- _Exercise requirements_: Looking through the material below, say how many lines contain the string "Skripte" and add nothing more.

--- START ---

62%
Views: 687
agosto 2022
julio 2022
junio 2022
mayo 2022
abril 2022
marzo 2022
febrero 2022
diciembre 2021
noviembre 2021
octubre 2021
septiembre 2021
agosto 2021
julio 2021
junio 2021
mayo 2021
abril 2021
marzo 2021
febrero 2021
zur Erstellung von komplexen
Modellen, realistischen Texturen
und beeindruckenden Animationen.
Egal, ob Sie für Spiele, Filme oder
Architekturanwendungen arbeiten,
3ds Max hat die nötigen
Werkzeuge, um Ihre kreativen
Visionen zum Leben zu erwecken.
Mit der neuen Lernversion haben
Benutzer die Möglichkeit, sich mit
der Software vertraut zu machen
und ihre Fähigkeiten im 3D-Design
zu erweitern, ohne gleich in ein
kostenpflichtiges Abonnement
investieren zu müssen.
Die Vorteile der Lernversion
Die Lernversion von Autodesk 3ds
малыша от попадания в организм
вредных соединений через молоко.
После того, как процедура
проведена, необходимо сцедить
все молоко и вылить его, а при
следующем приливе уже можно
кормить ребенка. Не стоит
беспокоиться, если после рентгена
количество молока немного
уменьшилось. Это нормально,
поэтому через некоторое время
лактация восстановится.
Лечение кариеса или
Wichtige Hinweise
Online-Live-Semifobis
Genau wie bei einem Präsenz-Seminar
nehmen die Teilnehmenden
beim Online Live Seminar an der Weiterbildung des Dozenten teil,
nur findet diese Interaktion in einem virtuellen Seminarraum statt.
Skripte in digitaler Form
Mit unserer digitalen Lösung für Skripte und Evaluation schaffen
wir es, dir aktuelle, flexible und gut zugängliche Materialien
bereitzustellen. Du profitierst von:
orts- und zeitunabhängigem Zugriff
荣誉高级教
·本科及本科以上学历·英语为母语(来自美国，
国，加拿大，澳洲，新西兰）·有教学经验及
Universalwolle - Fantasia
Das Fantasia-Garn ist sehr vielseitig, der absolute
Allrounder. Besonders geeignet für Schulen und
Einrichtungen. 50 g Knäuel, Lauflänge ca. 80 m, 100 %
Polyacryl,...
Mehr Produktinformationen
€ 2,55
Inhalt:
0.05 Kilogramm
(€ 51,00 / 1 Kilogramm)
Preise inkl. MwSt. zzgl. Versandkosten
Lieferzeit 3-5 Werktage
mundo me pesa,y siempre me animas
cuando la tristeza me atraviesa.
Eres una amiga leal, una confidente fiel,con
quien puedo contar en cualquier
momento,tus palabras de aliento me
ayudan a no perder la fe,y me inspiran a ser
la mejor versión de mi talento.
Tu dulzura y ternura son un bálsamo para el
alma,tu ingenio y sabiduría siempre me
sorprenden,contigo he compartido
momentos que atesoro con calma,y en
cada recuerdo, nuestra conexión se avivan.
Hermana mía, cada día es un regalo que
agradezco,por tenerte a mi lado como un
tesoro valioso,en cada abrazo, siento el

--- END ---

- _Task response_: 2